Christmas Around the World
Christmas in America is very strange when looked at from an outsider’s perspective. Every year, children go sit on the lap of a strange man and give him a list of demands. If they’re good, the man promises to break into their house and leave their ransom, take some food, then disappear on his impractical magic sled.
Adults drink odd custard-like beverages, eat cake that no one likes and have to kiss if they accidently stand too close to someone under a weed that has been hung on the ceiling. They bring a giant tree in the house to decorate, and put lights and tacky lawn ornaments up in their yards.
Everyone pretends it’s going to snow despite the fact that half of America isn’t in an appropriate climate, and all of this somehow celebrates the birth of Christ, despite the fact that Christ was probably born in the spring.
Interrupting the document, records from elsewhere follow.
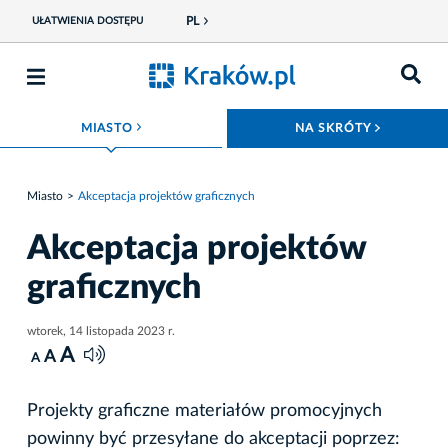
PL
UŁATWIENIA DOSTĘPU
ROZWIŃ MENU
ROZWIŃ
MIASTO
NA SKRÓTY
Miasto
Akceptacja projektów graficznych
Akceptacja projektów
graficznych
wtorek, 14 listopada 2023 r.
A
A
A
Projekty graficzne materiałów promocyjnych
powinny być przesyłane do akceptacji poprzez: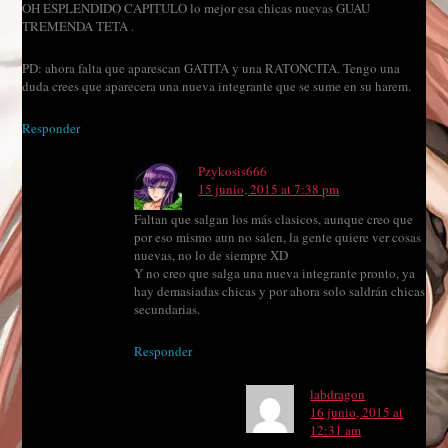
OH ESPLENDIDO CAPITULO lo mejor esa chicas nuevas GUAU
TREMENDA TETA .
PD: ahora falta que aparescan GATITA y una RATONCITA. Tengo una
duda crees que aparecera una nueva integrante que se sume en su harem.
Responder
Pzykosis666
15 junio, 2015 at 7:38 pm
Faltan que salgan los más clasicos, aunque creo que
por eso mismo aun no salen, la gente quiere ver cosas
nuevas, no lo de siempre XD
Y no creo que salga una nueva integrante pronto, ya
hay demasiadas chicas y por ahora solo saldrán chicas
secundarias.
Responder
labdragon
16 junio, 2015 at
12:31 am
The reason for this strangeness is because the Catholics took the pagan holiday already existing at midwinter and adopted it into their religious canon of holy days. Yule was celebrated in England and other northern countries long before the Christians arrived. The clash of cultures that that ensued combined the holidays to form the odd conglomeration of traditions that is celebrated now. Yule was celebrated differently in different parts of Europe, and the Catholic Church had control of all Europe when they decided to take Yule. So the mixing of Catholic worship with local traditions has created quite a few variations on the theme of Christmas.
It is interesting to see what stays the same and what is different in each celebration of the holiday. Just based on geography, it appears that midwinter was more important to celebrate in the most northern countries, whereas southern countries like Continental Europe and South America are almost completely lacking the pagan influence on anything but the actual date of the holiday.